Why isn't food in the Brexit debate?
The fact that food was not being talked about in the Brexit debate was a political failure said Professor Tim Lang, introducing the 2015 City University Food Symposium on the topic.
Professor Alan Swinbank outlined four broad possible scenarios post Brexit, reduced from a long list of eleven:
- More highly protected agriculture with a self-sufficiency objective
- Freer trade
- Recreate the status quo
- Some tweaking to enhance environmental credentials
Any free trade area negotiated with the EU was unlikely to be a simple deal. Internal market rules and geographical indications would have to be respected.
Peter Backman of Horizons FS said that what was distinctive about food service industries and catering was that they relied - and he emphasised the word relied - on migrants.
Ian Wright of the Food and Drink Federation said any impact on access to imports would have a detrimental effect on business.
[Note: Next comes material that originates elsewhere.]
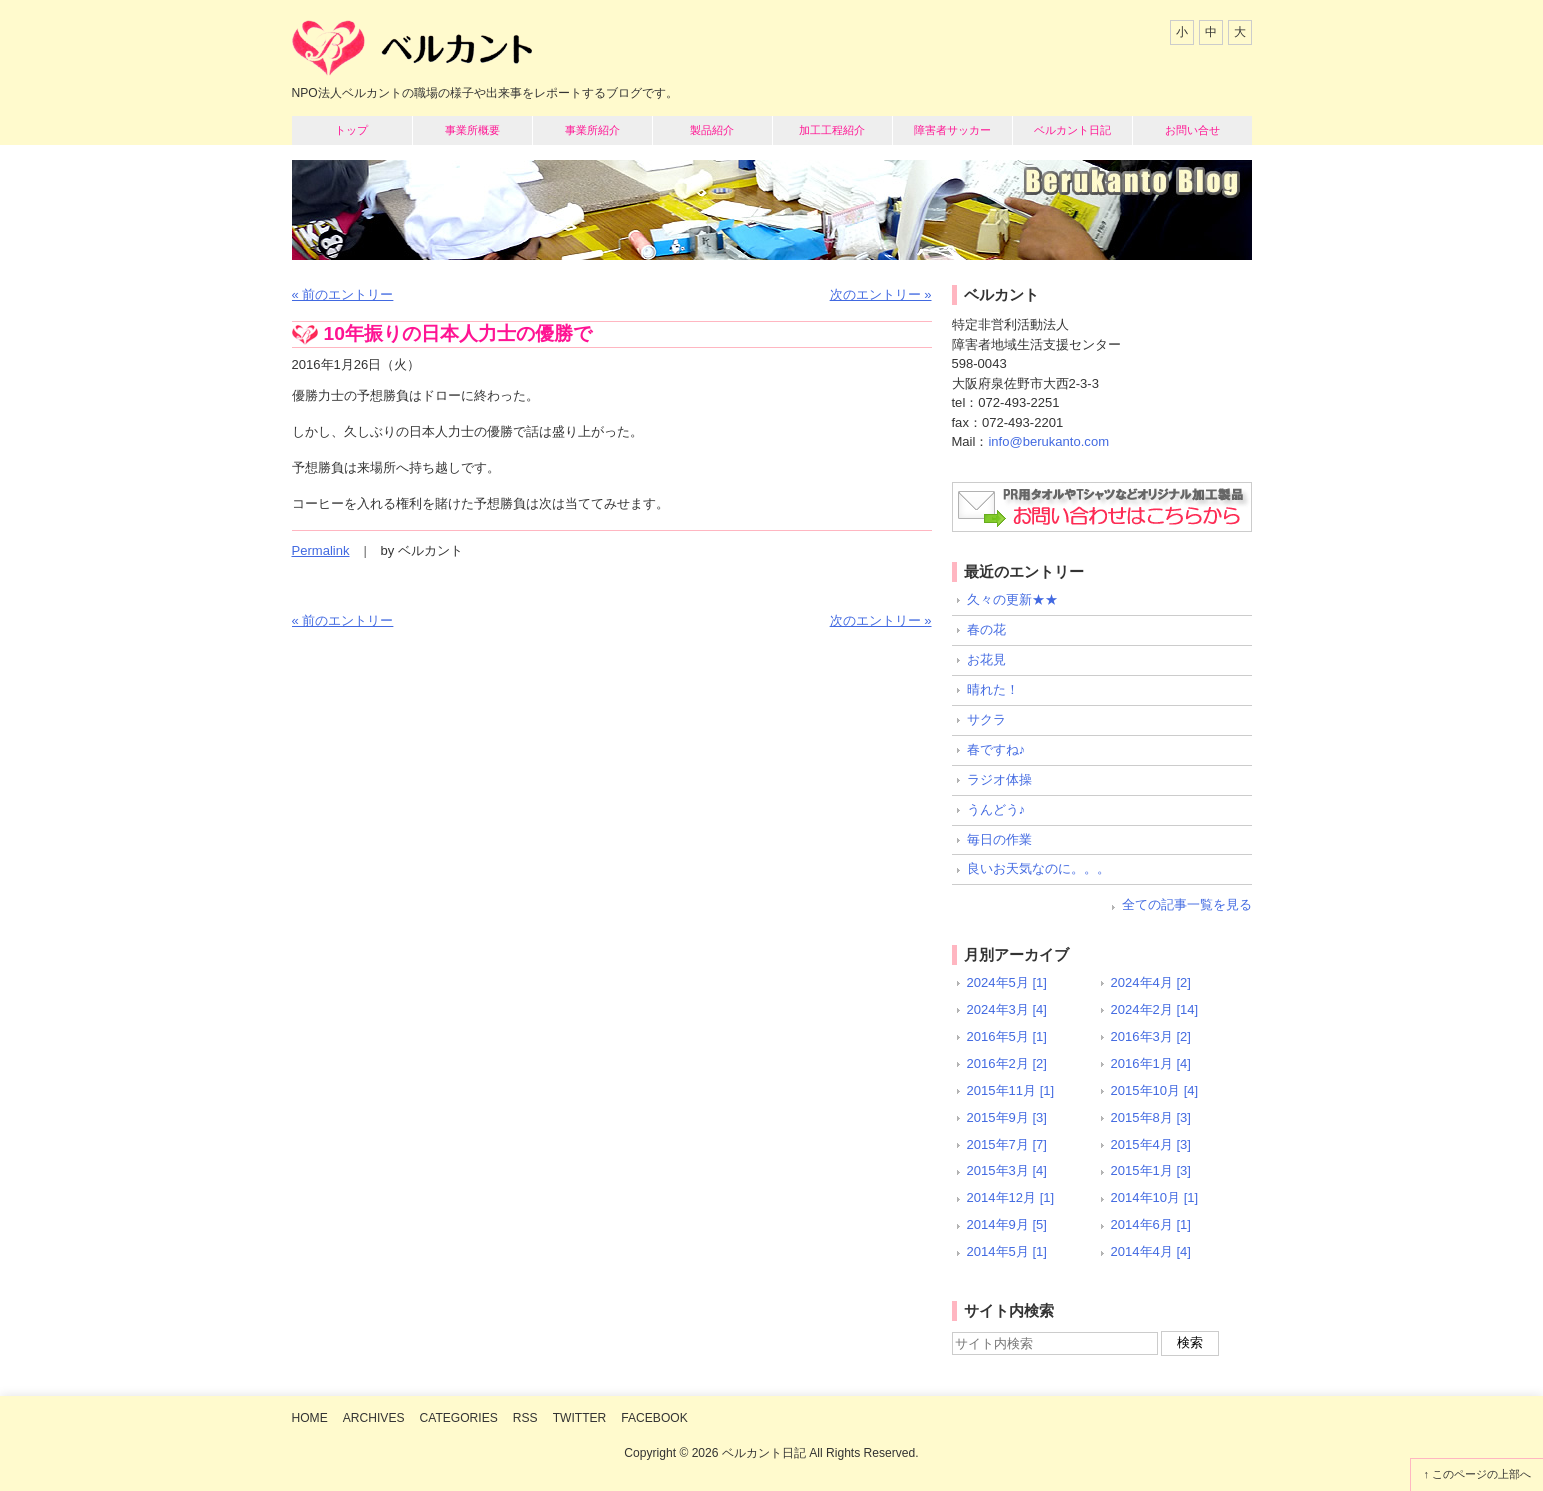 This screenshot has height=1491, width=1543. What do you see at coordinates (1151, 1063) in the screenshot?
I see `2016年1月 [4]` at bounding box center [1151, 1063].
We would cut ourselves off from the talent pool in the EU when the industry had a skills gap of 100,000 workers. He predicted that the UK would break up in a post-Brexit world.
Martin Haworth, acting director-general of the NFU, said that agriculture had 34,513 full-time employees from outside the UK. The EU did lead to some inappropriate or disproportionate regulation. Legislation was the price of single market access.
Kate Trollope of EU Food Policy said that as a third country, EU approval would be required of manufacturing and processing plants in the UK. Border inspections could lead to time delays. There would also be import fees.
David Baldock of the IEEP said that it would be difficult to envisage the Treasury requiring anything other than significant cuts in payments to agriculture. The exit scenario was not one for the UK to dictate, it had to be negotiated.
Former civil servant Andrew Jarvis warned, 'If you are not at the table, you are not on the menu.'
Polls taken showed that those in the room overwhelmingly favoured staying in the EU, whilst the latest opinion polls show public opinion evenly split.